A universal bibliographic database that would generate bibliographies on the fly, based on each published work having a single reference number that links it back to that citation in the universal database, is a concept that was introduced well over a decade ago (Cameron, 1998).
The DOI provided by Crossref (e.g., doi:10.1093/rheumatology/ken311), can be rendered a hyperlink by appending http://dx.doi.org/ to the beginning of it, which will lead to the publishers’ site for the article. CrossRef offers a batch-look-up service that will identify the DOIs for a set of an article’s references that can be used by authors or publishers.
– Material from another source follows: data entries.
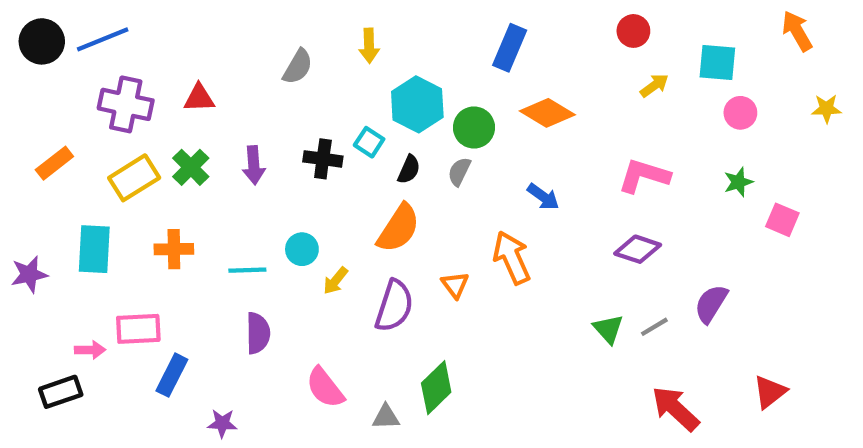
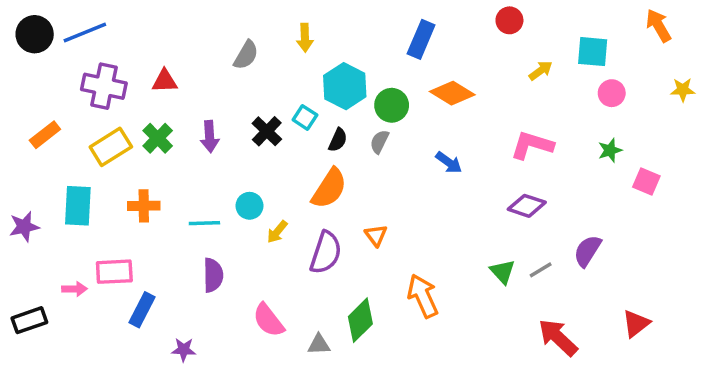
red circle: (633, 31) -> (509, 20), moved
black cross: (323, 159) -> (267, 131), turned 36
orange arrow: (512, 258) -> (423, 296), moved
black rectangle: (61, 392) -> (29, 320), moved

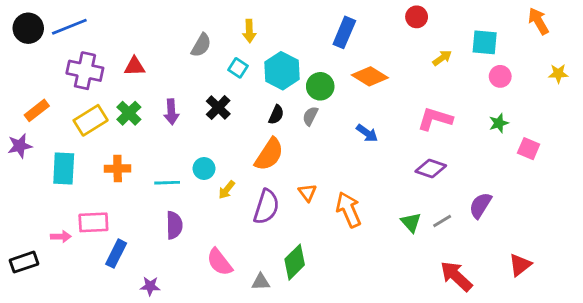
cyan square: (305, 117) -> (238, 68), moved
purple star: (24, 227) -> (20, 146), moved
orange arrow: (423, 296) -> (349, 210), moved

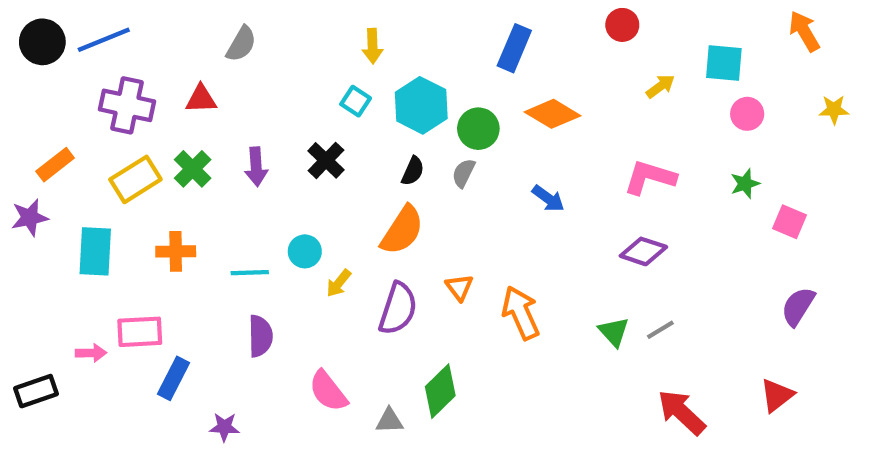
gray semicircle: (201, 45) -> (241, 44), moved
purple semicircle: (480, 205) -> (798, 306), moved

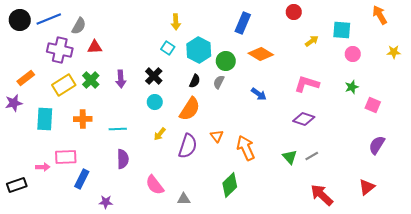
gray semicircle: (241, 44) -> (79, 26), moved
cyan circle: (305, 251) -> (155, 102), moved
green diamond: (440, 391) -> (230, 185), moved

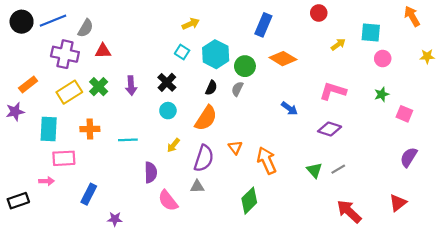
yellow arrow: (176, 22) -> (191, 24), turned -112
blue arrow: (259, 94) -> (289, 108), moved
pink rectangle: (66, 157) -> (64, 158), moved
purple semicircle: (123, 159) -> (151, 172), moved
gray triangle: (184, 199) -> (197, 186), moved

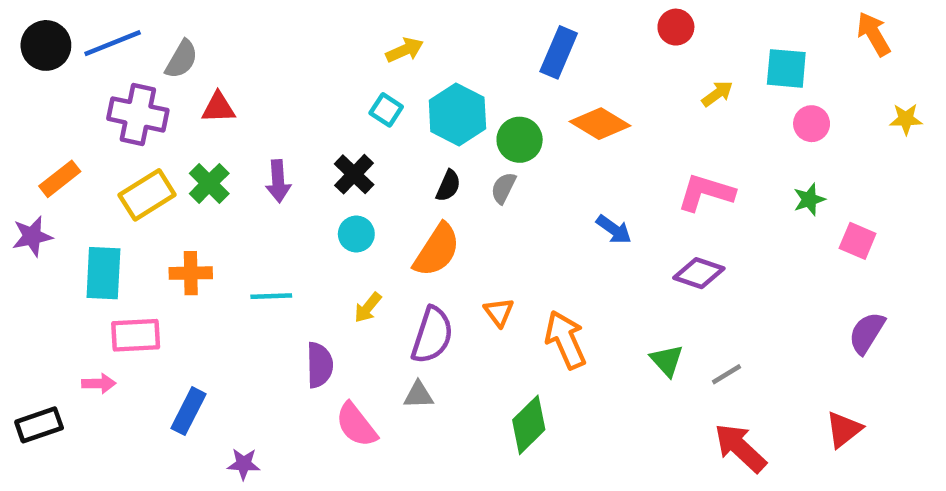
gray line: (338, 169) -> (726, 374), moved

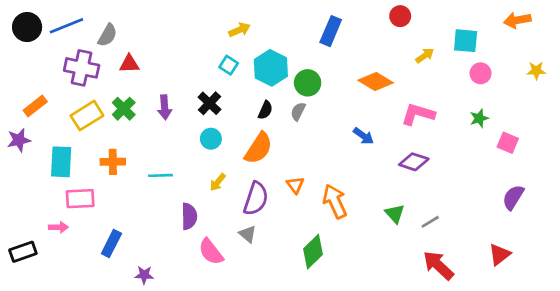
orange arrow: (874, 34) -> (517, 20), turned -70
orange diamond: (600, 124) -> (376, 81), moved
gray triangle: (418, 395) -> (248, 234), turned 42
To create a PubMed lookup, a PMID is added to a NLM URL in this way: http://www.ncbi.nlm.nih.gov/pubmed/18276894.
For the Google Scholar look-up, the first author and the full title of the article is used. In the example given in fig. 7 here is what : http://scholar.google.com/scholar?hl=en&safe=off&q=author%3AMay+%22 Tropical%20arthropod%20species,%20more%20or%20less?%22.
For example, if Adobe Acrobat (Version 10) is used to prepare the PDF, then the publisher needs to ensure that in saving the Word document as a PDF, the steps include clicking on (a) Save As . . . ; (b) Reader Extended PDF . . . ; and (c) Enable Commenting and Measuring.
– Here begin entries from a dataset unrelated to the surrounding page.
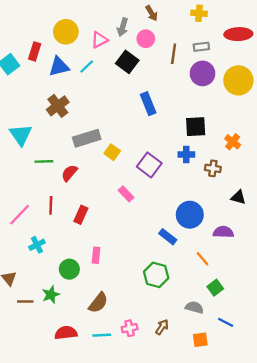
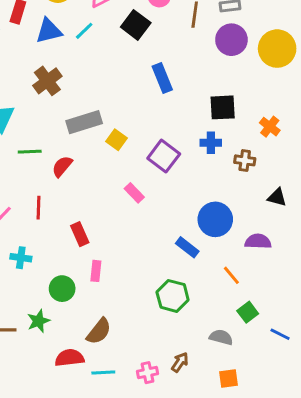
red rectangle: (81, 215) -> (80, 234), moved, turned -48
cyan cross: (37, 245) -> (21, 258), turned 35
blue line: (226, 322) -> (280, 334), moved
pink cross: (130, 328) -> (148, 373), moved
red semicircle: (66, 333) -> (69, 358), moved

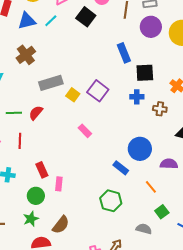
blue rectangle: (162, 78) -> (124, 53), moved
green line: (30, 152) -> (14, 113), moved
purple square: (164, 156) -> (98, 91), moved
red rectangle: (80, 234) -> (42, 170), moved
green star: (39, 321) -> (31, 219), moved

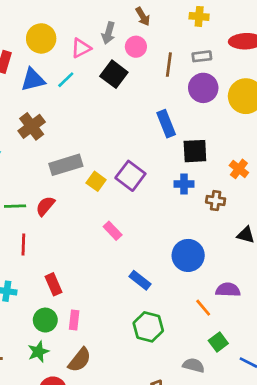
purple semicircle: (169, 164) -> (228, 290), moved
blue rectangle: (121, 168) -> (140, 280), moved
pink rectangle: (59, 184) -> (74, 320), moved

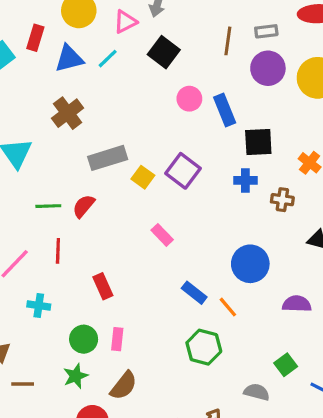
pink circle: (136, 47) -> (189, 99), moved
red rectangle: (54, 284) -> (103, 286), moved
orange line: (203, 308) -> (228, 307), moved

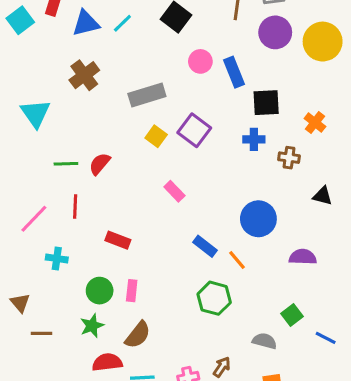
gray rectangle: (108, 158) -> (147, 95), moved
red rectangle: (103, 286) -> (118, 240), turned -45

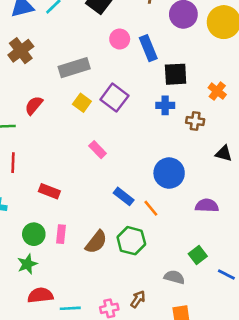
red semicircle: (100, 164) -> (34, 105), moved
brown semicircle: (138, 335) -> (96, 242), moved

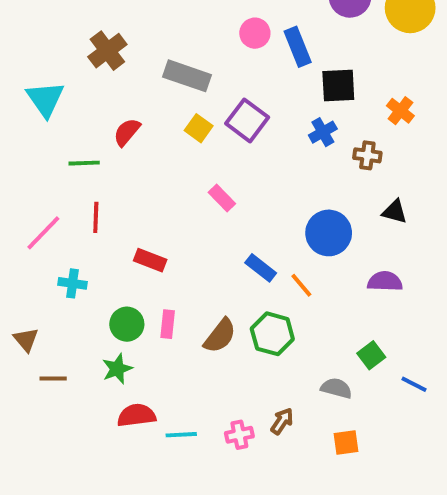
gray rectangle: (74, 68) -> (187, 76), turned 36
blue cross: (165, 105) -> (323, 132), turned -30
black triangle: (224, 154) -> (395, 212), moved

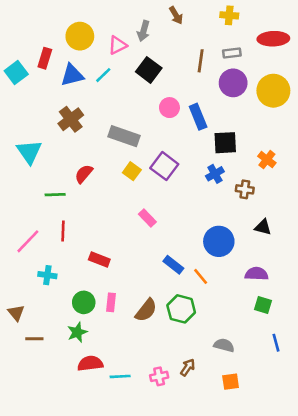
green square: (371, 355) -> (263, 305), moved, turned -36
blue line: (414, 384) -> (276, 343), turned 48

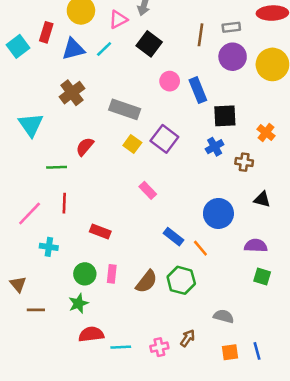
blue line: (276, 343) -> (257, 351), moved

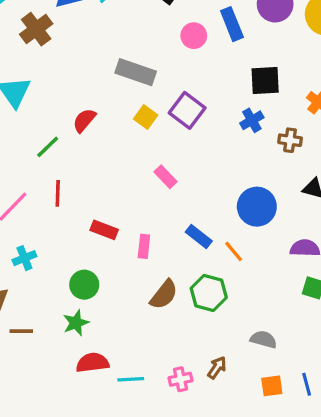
blue rectangle: (198, 90) -> (232, 24), moved
brown cross: (72, 93) -> (36, 29), moved
green line: (57, 167) -> (48, 147), turned -42
cyan cross: (49, 247) -> (24, 258), moved, turned -30
pink rectangle: (112, 274) -> (144, 246), moved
The PDF’s 2008 release as an open standard (http://www.adobe.com/pdf/release_pdf_faq.html) has not yet led it to be adapted into any OAI metadata format.
It is worth noting that the Association for Computer Machinery’s Special Interest Group on Computer-Human Interaction (ACM SIGCHI), by comparison, favors a relatively unique landscape view for their articles, allowing for greater flexibility with non-text content, but leading to complications in nonstandard reading environments.
Among hyperlink-unfriendly PDF software, Adobe Reader unrelentingly warns a user that any given link may be malware and will not be followed without confirmation, and Google Chrome’s native PDF viewer does not colorize or underline text links, so they are often simply not noticed.
The U.S. National Library of Medicine’s NLM-XML specifications, which drives PubMed data, has been used to drive scholarly continent in many disciplines (i.e., not only biomedical research), and would make a fine candidate for broader standardization. See also Campbell et al. (2009).
Under a PDF’s Document Properties, using Adobe Acrobat (Version 10), there is an “Additional Metadata . . .” button in the Description tab. It leads to the Adobe’s Extensible Metadata Platform (XMP), which provides a template for the basic metadata for the document (title, author, description, copyright status, etc.). This metadata needs to be “injected” into the container, potentially by utilizing open source software such as pdftk and iText.
One of the authors reportedly keeps a fax machine in his closet, and every so often takes it out to hug it in order to remind himself that it is still there. He acutely notes: “If nothing else, PDF is fortunate in that it would have a difficult time being the recipient of so much physical affection. Heaven knows that I trust it the way I do any cherished vestigial organ—a pinky toe, if not an appendix, waiting uselessly to burst and kill me without warning.”